Michael Schwartz, Envision Theater coordinator and department chairperson for the Visual and Performing Arts at Canyon Crest Academy, has coordinated a full line-up of shows for the current school year. Funding donated by parents to the school's foundation enhances the quality of these performances by allowing professional guest artists to instruct students on campus, said Schwartz.
Envision's theatre arts has benefited greatly from the visiting artist program which originally brought Schwartz to CCA.
"I was working at La Jolla Playhouse and was offered the chance to come here and direct a couple of plays. I enjoyed it here so much I suffered through getting a teaching credential so I could stay here full time," he quipped. Schwartz has an MFA from UC San Diego in theater direction and has worked extensively as a freelance theater director, he said.

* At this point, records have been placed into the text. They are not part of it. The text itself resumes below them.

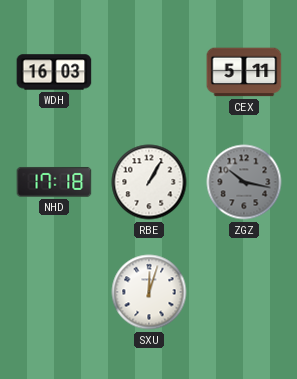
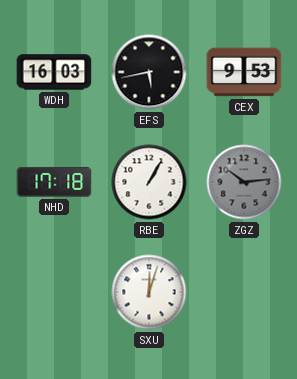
EFS: none -> 5:43
CEX: 5:11 -> 9:53
ZGZ: 10:17 -> 10:14
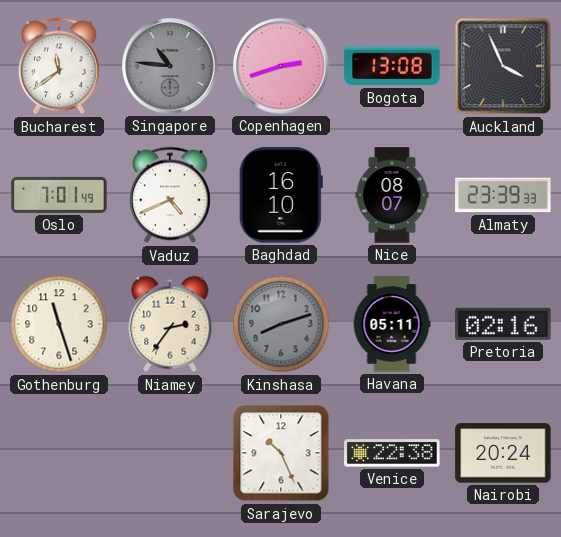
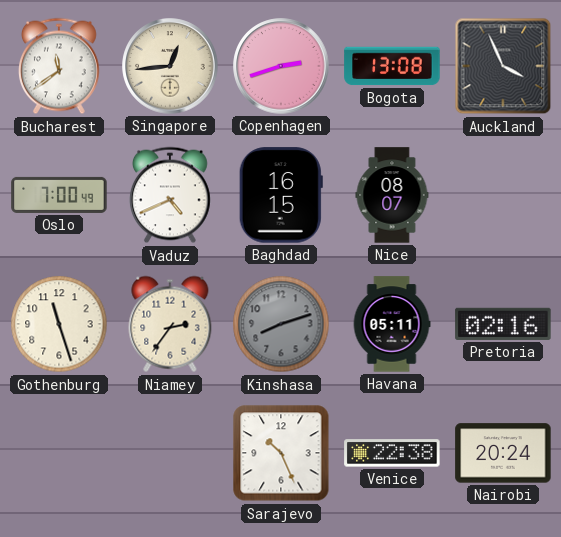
Singapore: 10:46 -> 12:44
Singapore dial: grey -> cream
Oslo: 7:01 -> 7:00
Baghdad: 16:10 -> 16:15
Almaty: 23:39 -> none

Three CCA seniors shared first-hand accounts of their experience working with visiting professionals. "Just today I got to learn from two different visiting artists: Jessie Miller, a local water color painter, and Lisa Burger, who teaches acting theory," said Tracy McDowell, actress and arts editor of the school yearbook. "These are such incredible opportunities that allow me to explore and learn a lot more about myself and what I am able to accomplish."
Haley Carlborg enjoys the diversity of the styles of the professional actors. "Working with them gets you ready for the real acting world, you get an opportunity to dabble in everything," she said. "Lisa Berger absolutely blew my mind. She's a genius. She taught me about finding truth in your character through the Meisner Method. While I was doing my scene she asked me how it related to my own life. I got so connected to my character, who was supposed to feel shame, that I cried, the feeling was that strong." Berger will direct the show "Anon(ymous)" in January.
Izzy Pollak was inspired to change his prospective major in college from a BBA to a double major with a BA or BFA in theatre on the strength of "the broad spectrum" of his theatre arts instruction given by professionals, he said. "It helped lay the foundation for me to tread on this unbelievable experience I am about to embark on, the path of an actor."
Professional actor/director/playwright Bernard Baldan, a founding member of the San Diego Repertory Theater, with TV and film credits included in his 35-year career, shared his views on the visiting artist program.
"An academic would put an emphasis on a series of facts and experiences that these students must have to meet the curriculum. The professional adds to this by presenting hands-on workshops to help create the final product, the show," said Baldan. "My aim is to teach students a sense of what it is to be a professional. I help answer the questions: What is it like when the show opens? What are the steps you actually have to take to get there? What is your responsibility to the other actors, to the director, to the audience, to the artist who wrote it? The show is not just to have fun, but it is to inform your audience, to bring them along, to entertain them."